MATERIAL PROVIDED

------------------------------

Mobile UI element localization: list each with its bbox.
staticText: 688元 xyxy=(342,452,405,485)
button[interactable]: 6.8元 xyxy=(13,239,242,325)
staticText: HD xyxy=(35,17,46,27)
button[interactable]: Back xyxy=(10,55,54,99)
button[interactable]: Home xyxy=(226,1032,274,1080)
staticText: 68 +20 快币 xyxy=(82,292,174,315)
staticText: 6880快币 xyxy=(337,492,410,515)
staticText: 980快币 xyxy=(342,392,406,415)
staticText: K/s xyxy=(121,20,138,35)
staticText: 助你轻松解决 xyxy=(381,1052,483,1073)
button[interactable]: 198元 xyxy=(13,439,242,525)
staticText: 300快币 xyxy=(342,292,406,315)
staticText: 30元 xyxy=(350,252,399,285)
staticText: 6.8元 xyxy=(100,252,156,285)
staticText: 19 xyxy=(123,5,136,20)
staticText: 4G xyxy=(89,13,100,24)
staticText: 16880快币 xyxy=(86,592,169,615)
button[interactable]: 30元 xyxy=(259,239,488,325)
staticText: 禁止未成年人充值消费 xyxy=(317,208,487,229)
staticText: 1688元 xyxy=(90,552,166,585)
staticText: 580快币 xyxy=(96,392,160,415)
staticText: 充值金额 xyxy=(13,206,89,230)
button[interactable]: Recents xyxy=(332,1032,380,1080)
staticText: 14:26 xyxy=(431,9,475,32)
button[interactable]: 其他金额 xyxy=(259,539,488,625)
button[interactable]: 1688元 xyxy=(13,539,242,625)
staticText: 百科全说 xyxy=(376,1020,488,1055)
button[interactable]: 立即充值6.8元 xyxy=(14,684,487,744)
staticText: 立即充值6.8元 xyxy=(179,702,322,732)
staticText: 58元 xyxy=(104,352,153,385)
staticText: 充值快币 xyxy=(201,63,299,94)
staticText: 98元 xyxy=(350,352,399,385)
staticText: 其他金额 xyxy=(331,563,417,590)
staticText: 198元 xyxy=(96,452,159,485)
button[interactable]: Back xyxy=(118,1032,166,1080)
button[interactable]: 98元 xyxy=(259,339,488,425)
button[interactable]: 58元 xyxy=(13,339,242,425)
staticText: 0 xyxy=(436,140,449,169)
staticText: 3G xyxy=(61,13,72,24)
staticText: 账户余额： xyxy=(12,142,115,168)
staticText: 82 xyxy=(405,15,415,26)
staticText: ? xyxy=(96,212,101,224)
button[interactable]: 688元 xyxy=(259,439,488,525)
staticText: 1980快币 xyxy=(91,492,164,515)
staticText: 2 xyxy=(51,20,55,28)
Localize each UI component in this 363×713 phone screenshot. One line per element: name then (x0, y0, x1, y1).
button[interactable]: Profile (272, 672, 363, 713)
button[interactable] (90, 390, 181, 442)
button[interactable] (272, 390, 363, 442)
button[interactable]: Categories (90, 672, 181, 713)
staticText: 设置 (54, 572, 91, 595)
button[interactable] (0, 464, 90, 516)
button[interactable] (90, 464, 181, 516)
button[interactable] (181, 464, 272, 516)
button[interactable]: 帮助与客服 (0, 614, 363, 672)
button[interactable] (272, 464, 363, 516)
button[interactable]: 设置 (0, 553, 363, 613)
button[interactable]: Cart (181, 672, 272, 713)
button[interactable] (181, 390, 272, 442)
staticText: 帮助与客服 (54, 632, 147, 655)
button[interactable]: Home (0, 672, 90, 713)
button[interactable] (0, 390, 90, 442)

------------------------------

DIRECTIONS FOR THIS TASK
Which of the lines above include the word "each"? List those lines.

SOLUTION TO THIS EXERCISE
Mobile UI element localization: list each with its bbox.
Localize each UI component in this 363×713 phone screenshot. One line per element: name then (x0, y0, x1, y1).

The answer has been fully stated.